Cette phase de transition, entre les campagnes africaines menées avec des moyens rudimentaires et l’engagement en Europe avec un matériel moderne, constitue une étape décisive dans la transformation de la division en une force blindée pleinement opérationnelle, capable de rivaliser avec les meilleures unités allemandes et alliées du front occidental.
Les liens entre Leclerc et ses officiers
Le commandement de la 2e DB s’appuie sur un cercle d’officiers de confiance, dont plusieurs ont déjà servi aux côtés de Leclerc lors des campagnes africaines. Cette continuité dans l’encadrement, entre les colonnes sahariennes de 1941 et la grande division blindée de 1944, permet de transmettre à l’ensemble de l’unité l’esprit de combativité et de ténacité qui caractérise Leclerc depuis ses débuts dans la France Libre.
Parmi ces officiers figure notamment Alain de Boissieu, qui servit sous les ordres directs de Leclerc et deviendra par la suite le gendre du général de Gaulle, poursuivant une brillante carrière militaire jusqu’au grade de général d’armée. Cette proximité entre le commandant et ses officiers, forgée dans l’adversité des campagnes précédentes, contribue directement à la cohésion remarquable de la division tout au long de son engagement en Europe.
Le poids logistique d’une division blindée en campagne
Faire mouvoir une division blindée de plusieurs milliers d’hommes et de centaines de véhicules à travers l’Europe en guerre représente un défi logistique considérable. Le ravitaillement en carburant, en munitions et en pièces de rechange mobilise une chaîne logistique complexe, dépendante à la fois du soutien américain et de l’organisation propre de la division.
Cette dimension logistique, moins spectaculaire que les combats eux-mêmes, conditionne pourtant directement la capacité de la 2e DB à maintenir le rythme de progression rapide qui la caractérise, de la Normandie jusqu’à l’Alsace puis l’Allemagne. Les services de soutien de la division, souvent oubliés des récits centrés sur les combats de première ligne, jouent ainsi un rôle tout aussi essentiel à la réussite de la campagne.

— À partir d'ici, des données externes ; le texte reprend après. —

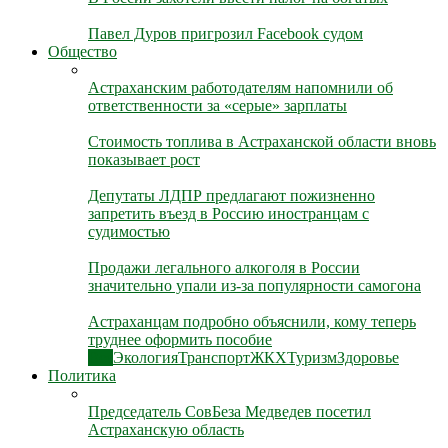
Павел Дуров пригрозил Facebook судом
Общество
Астраханским работодателям напомнили об
ответственности за «серые» зарплаты
Стоимость топлива в Астраханской области вновь
показывает рост
Депутаты ЛДПР предлагают пожизненно
запретить въезд в Россию иностранцам с
судимостью
Продажи легального алкоголя в России
значительно упали из-за популярности самогона
Астраханцам подробно объяснили, кому теперь
труднее оформить пособие
Все
Экология
Транспорт
ЖКХ
Туризм
Здоровье
Политика
Председатель СовБеза Медведев посетил
Астраханскую область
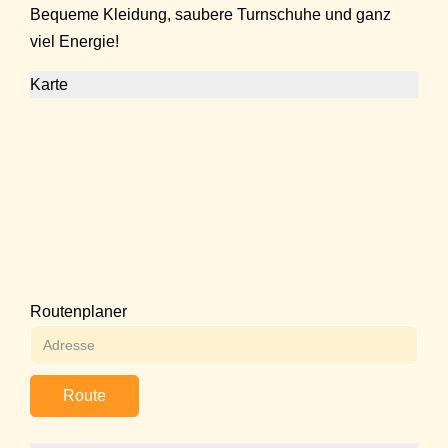
Bequeme Kleidung, saubere Turnschuhe und ganz
viel Energie!
Karte
Routenplaner
Route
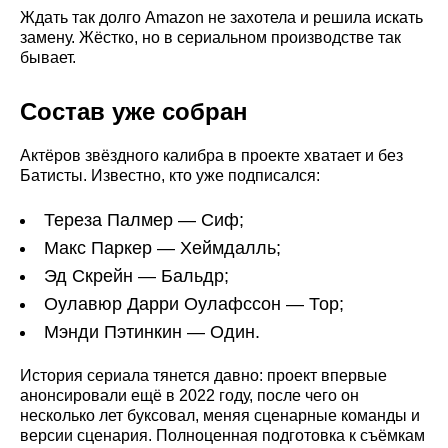
Ждать так долго Amazon не захотела и решила искать
замену. Жёстко, но в сериальном производстве так
бывает.
Состав уже собран
Актёров звёздного калибра в проекте хватает и без
Батисты. Известно, кто уже подписался:
Тереза Палмер — Сиф;
Макс Паркер — Хеймдалль;
Эд Скрейн — Бальдр;
Оулавюр Дарри Оулафссон — Тор;
Мэнди Пэтинкин — Один.
История сериала тянется давно: проект впервые
анонсировали ещё в 2022 году, после чего он
несколько лет буксовал, меняя сценарные команды и
версии сценария. Полноценная подготовка к съёмкам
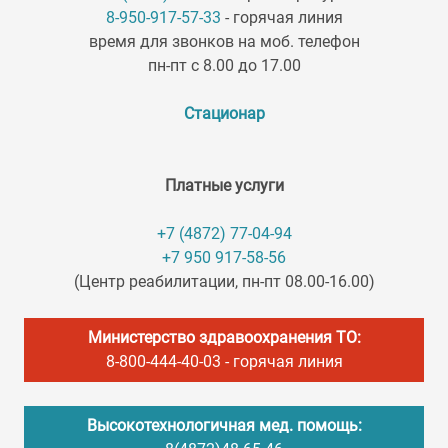
8-950-917-57-33
- горячая линия
время для звонков на моб. телефон
пн-пт с 8.00 до 17.00
Стационар
Платные услуги
+7 (4872) 77-04-94
+7 950 917-58-56
(Центр реабилитации, пн-пт 08.00-16.00)
Министерство здравоохранения ТО:
8-800-444-40-03
- горячая линия
Высокотехнологичная мед. помощь:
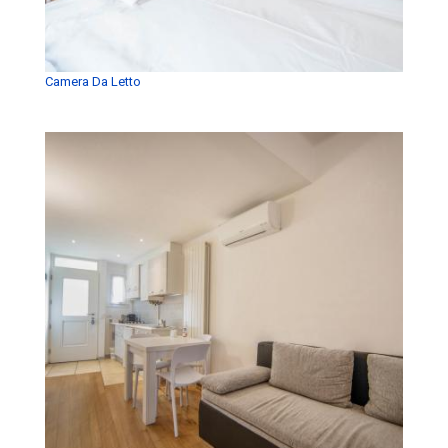
Camera Da Letto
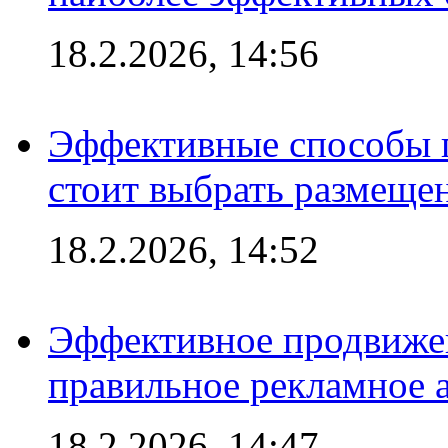
18.2.2026, 14:56
Эффективные способы 
стоит выбрать размеще
18.2.2026, 14:52
Эффективное продвижен
правильное рекламное 
18.2.2026, 14:47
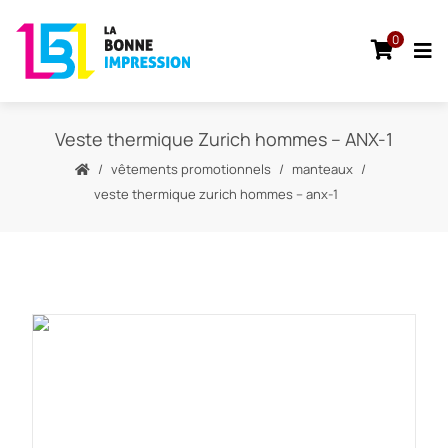
0
Veste thermique Zurich hommes – ANX-1
vêtements promotionnels
manteaux
veste thermique zurich hommes – anx-1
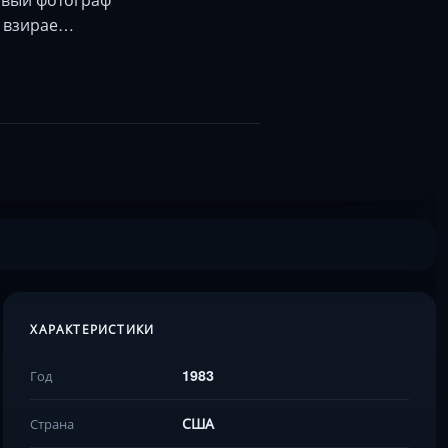
е взирае…
ХАРАКТЕРИСТИКИ
1983
Год
США
Страна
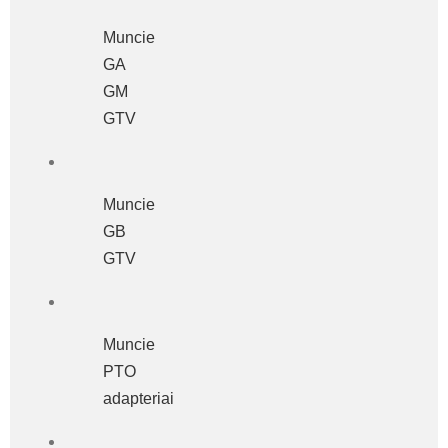
Muncie
GA
GM
GTV
Muncie
GB
GTV
Muncie
PTO
adapteriai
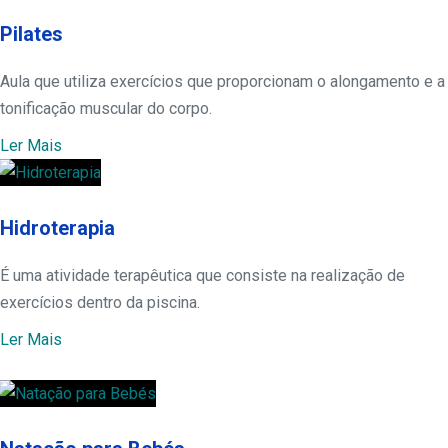
Pilates
Aula que utiliza exercícios que proporcionam o alongamento e a
tonificação muscular do corpo.
Ler Mais
Hidroterapia
É uma atividade terapêutica que consiste na realização de
exercícios dentro da piscina.
Ler Mais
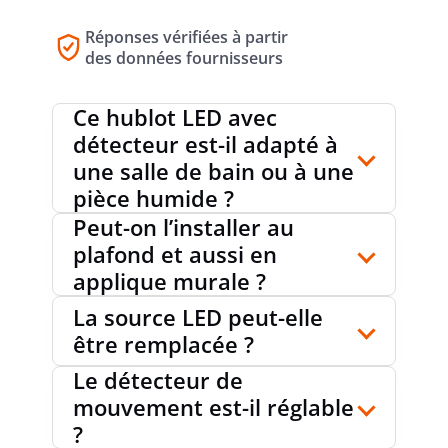
POIDS
390 g
Réponses vérifiées à partir
des données fournisseurs
DURÉE DE VIE L70/B50
30000 h
Ce hublot LED avec
détecteur est-il adapté à
une salle de bain ou à une
CYCLES DE COMMUTATION
50000
pièce humide ?
Peut-on l’installer au
plafond et aussi en
TEMPÉRATURE AMBIANTE
-20…+40 °C
applique murale ?
La source LED peut-elle
être remplacée ?
VARIATION
Non
Le détecteur de
mouvement est-il réglable
?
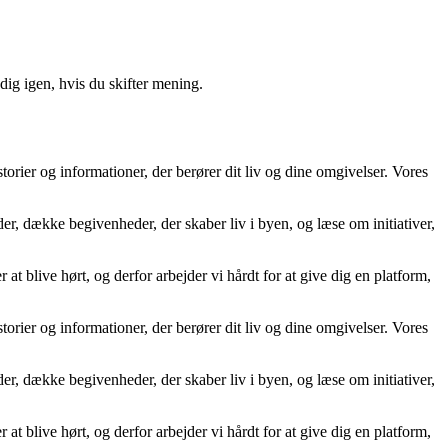
ig igen, hvis du skifter mening.
storier og informationer, der berører dit liv og dine omgivelser. Vores
der, dække begivenheder, der skaber liv i byen, og læse om initiativer,
 at blive hørt, og derfor arbejder vi hårdt for at give dig en platform,
storier og informationer, der berører dit liv og dine omgivelser. Vores
der, dække begivenheder, der skaber liv i byen, og læse om initiativer,
 at blive hørt, og derfor arbejder vi hårdt for at give dig en platform,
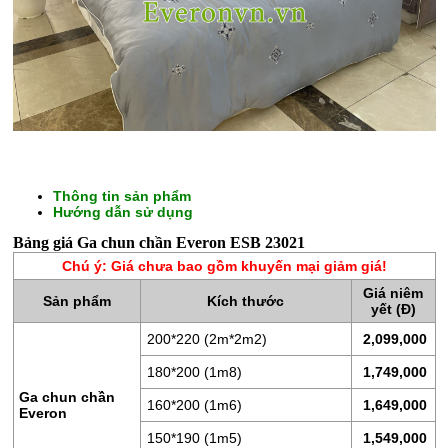
Thông tin sản phẩm
Hướng dẫn sử dụng
Bảng giá Ga chun chần Everon ESB 23021
CHĂN
Chú ý: Giá chưa bao gồm khuyến mại giảm giá!
GA
Giá niêm
GỐI
Sản phẩm
Kích thước
yết (Đ)
ĐỆM
200*220 (2m*2m2)
2,099,000
BÔNG
180*200 (1m8)
1,749,000
ÉP
Ga chun chần
160*200 (1m6)
1,649,000
Everon
ĐỆM
150*190 (1m5)
1,549,000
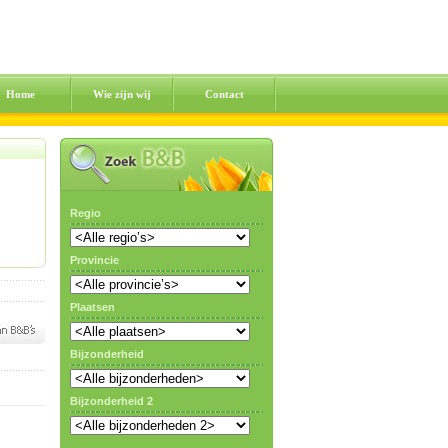
Home
Wie zijn wij
Contact
Regio
Provincie
Plaatsen
Bijzonderheid
Bijzonderheid 2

Les pertes humaines de la division
Comme toute grande unité engagée dans des combats de haute intensité, la 2e DB paie un tribut humain significatif tout au long de sa campagne, de la Normandie jusqu’à l’Allemagne. Les combats d’Écouché, les affrontements urbains de Paris, les durs engagements des Vosges et de Strasbourg, puis la campagne finale en territoire allemand, coûtent à la division plusieurs milliers de tués, blessés et disparus.
Ce tribut humain payé par la 2e DB rejoint celui d’autres grandes unités françaises dont l’histoire est aujourd’hui documentée par des institutions de mémoire régionales, comme la citadelle de Belfort pour les sièges de 1870 et de 1914-1918.
Ce bilan humain, documenté avec précision dans les archives militaires et les travaux historiques consacrés à la division, rappelle que la légende de la 2e DB, aussi glorieuse soit-elle, s’est construite au prix de sacrifices considérables consentis par des hommes venus de tous les horizons de la France Libre et de son Empire colonial.
Cette dimension plurielle de la 2e Division Blindée, souvent moins mise en avant que la seule figure de Leclerc, mérite d’être pleinement reconnue dans la mémoire nationale, tant elle illustre la richesse et la complexité de l’engagement pour la liberté durant la Seconde Guerre mondiale.